I think 3 or 4 is a bit ambitious for them not to discover chocolate. They're going to come across it way before then. As for nurseries giving cake dessert. Are you sure it's every day? Or just some days?

Clefable · 07/09/2023 18:54

Ours is a tiny nursery but there is a chef on site who cooks fresh meals every day, no just reheating ready meals etc. I'd eat the stuff they get! To my amazement DD1 ate two bowls of prawn jambalaya the other day. If I made that, she'd probably cry.

Ohthatsabitshit · 07/09/2023 18:56

Actually I think pudding after every meal, sweets and chocolates for prizes at school or for end of term presents and juice/squash instead of water IS a big part of the obesity problem. It’s a ridiculous amount of processed sugar with very little nutritional value.

Lulubo1 · 07/09/2023 18:56

I've had this exact conversation with our nursery. I don't want my DD having any added sugar until she's at least 2yrs (she's 14mo currently). She is in the baby room and they are fantastic! They happily give her fruit as her pudding instead. At breakfast time, they give her readybrek (as there is no added sugar) instead of Weetabix/cornflakes like the other kids. At the end of the day, she is my child and I make the decisions that affect her health. Every nursery I went to visit before picking the final one said it wasn't an issue and we're happy to.

JaukiVexnoydi · 07/09/2023 18:57

Ywbvu to ask nursery to treat your child differently. If this is important to you then find a different nursery that shares your attitude to chocolate. You can't make your kid be the one who gets given apple while everyone else in the room is eating cake.

MariaVT65 · 07/09/2023 18:58

Amilp · 07/09/2023 18:40

@TheBarbieEffect @MariaVT65

Sorry to interrupt your debate… the point with my post is that at 72 pounds a day, I’m not sure the nursery should be ‘lazy’? But it’s my fault for not checking this beforehand.

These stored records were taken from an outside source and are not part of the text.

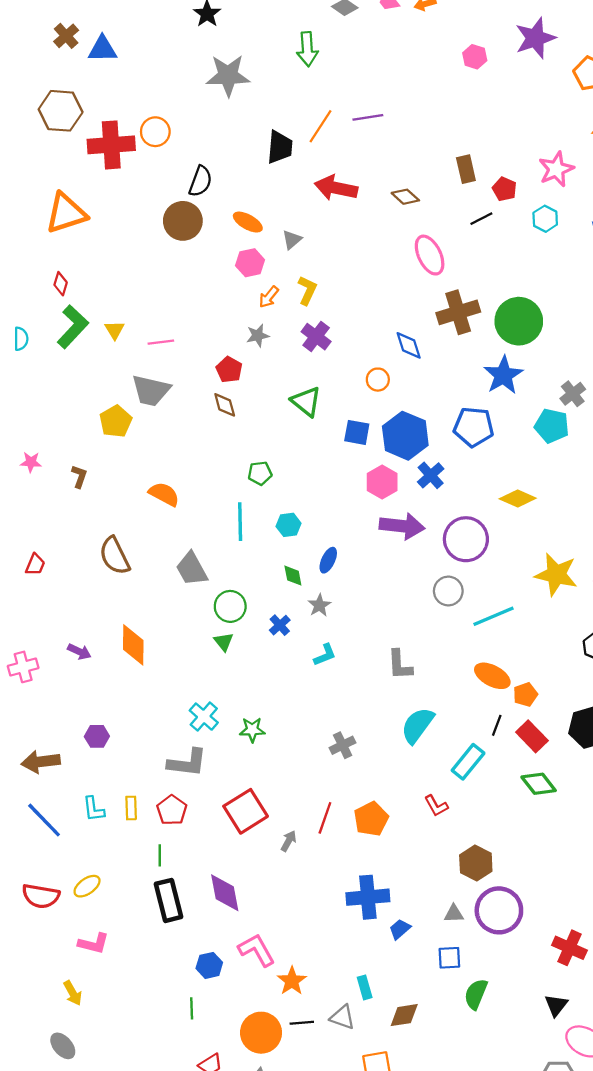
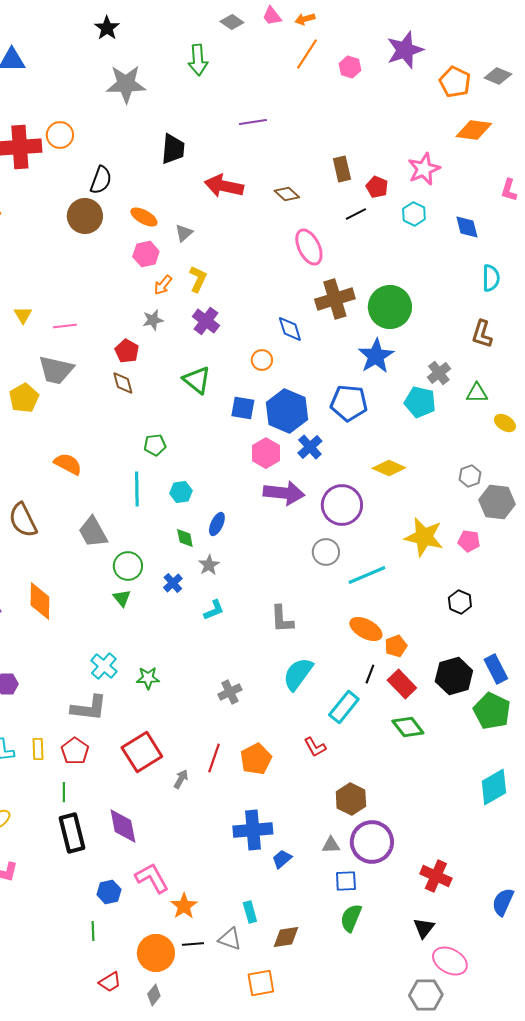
orange line: (321, 126) -> (307, 54), moved
blue square: (449, 958) -> (346, 881), moved

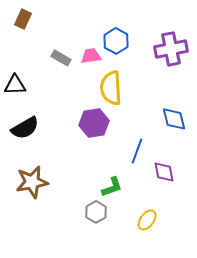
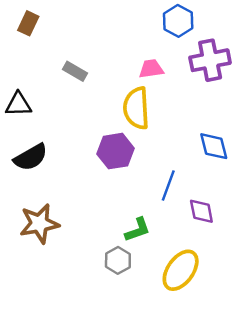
blue hexagon: (116, 41) -> (178, 21), moved
pink trapezoid: (91, 56) -> (151, 69), moved
yellow ellipse: (147, 220) -> (181, 270), size x1.6

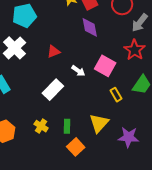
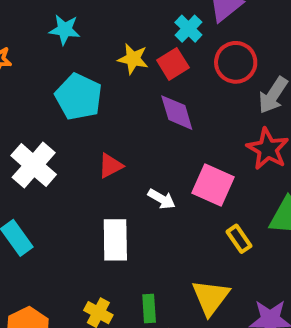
cyan pentagon: (24, 16) -> (79, 97), moved, turned -30
white rectangle: (53, 90) -> (115, 240), turned -40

If parents want to bribe their kids with chocolate, go ahead. But I’m paying a lot of money for him to be given a load of rubbish, basically. And no that’s not being precious, it’s just sensible.

Sorry OP, i’ve hopefully address your specific nursery question in my other posts. If it’s actual cake and not other healthy type cakes people are referencing here, then yes i agree with you.

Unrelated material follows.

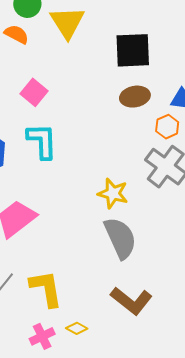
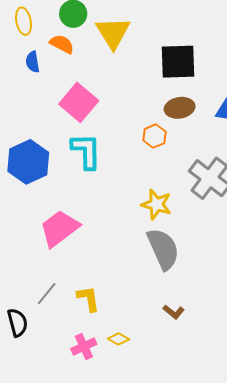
pink square: (34, 92) -> (79, 102), size x1.4
orange hexagon: (167, 127) -> (154, 136), moved
yellow L-shape: (46, 289) -> (88, 299), size x0.7
brown L-shape: (131, 301) -> (174, 312), size x0.5

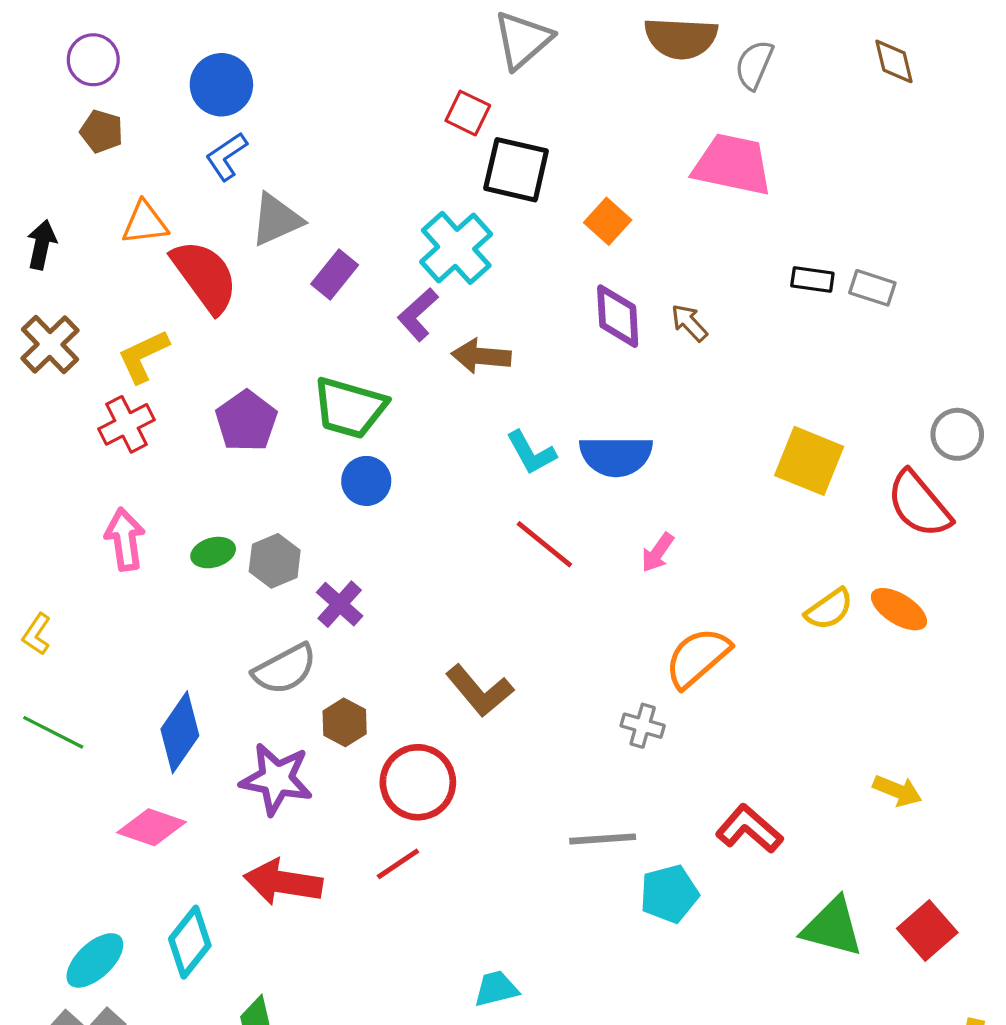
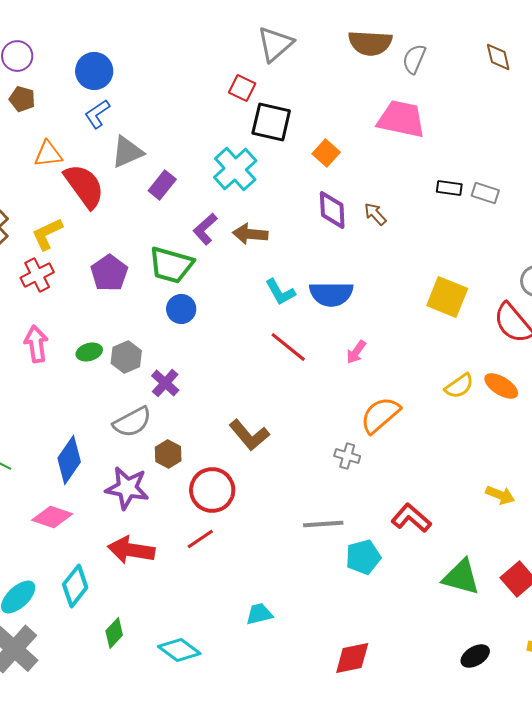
purple L-shape: (418, 314) -> (205, 229), moved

To clarify, the whole ‘bribery’ subject was brought up in reference to your mention of not giving chocolate to your kid until they 4. I simply listed examples of why kids are exposed to it before then.

2chocolateoranges · 07/09/2023 18:58

I’ve worked in 3 early years centres and we didn’t serve cake of any sort. All were healthy eating nurseries with fruit, yogurt or low fat jelly pots given after lunch.

Confetto · 07/09/2023 19:00

Have the people saying it sets children up for sweet things every tried nursery cake? School cake is DREADFUL. If there is leftovers (which there often is, because the kids know it's awful) it sits completely uneaten in the staffroom. It genuinely tastes as savory as the main course. It is not even remotely sweet. Most nurseries already give a fruit snack morning and afternoon so I disagree with having more after lunch. Just do away with pudding altogether if you're that worried.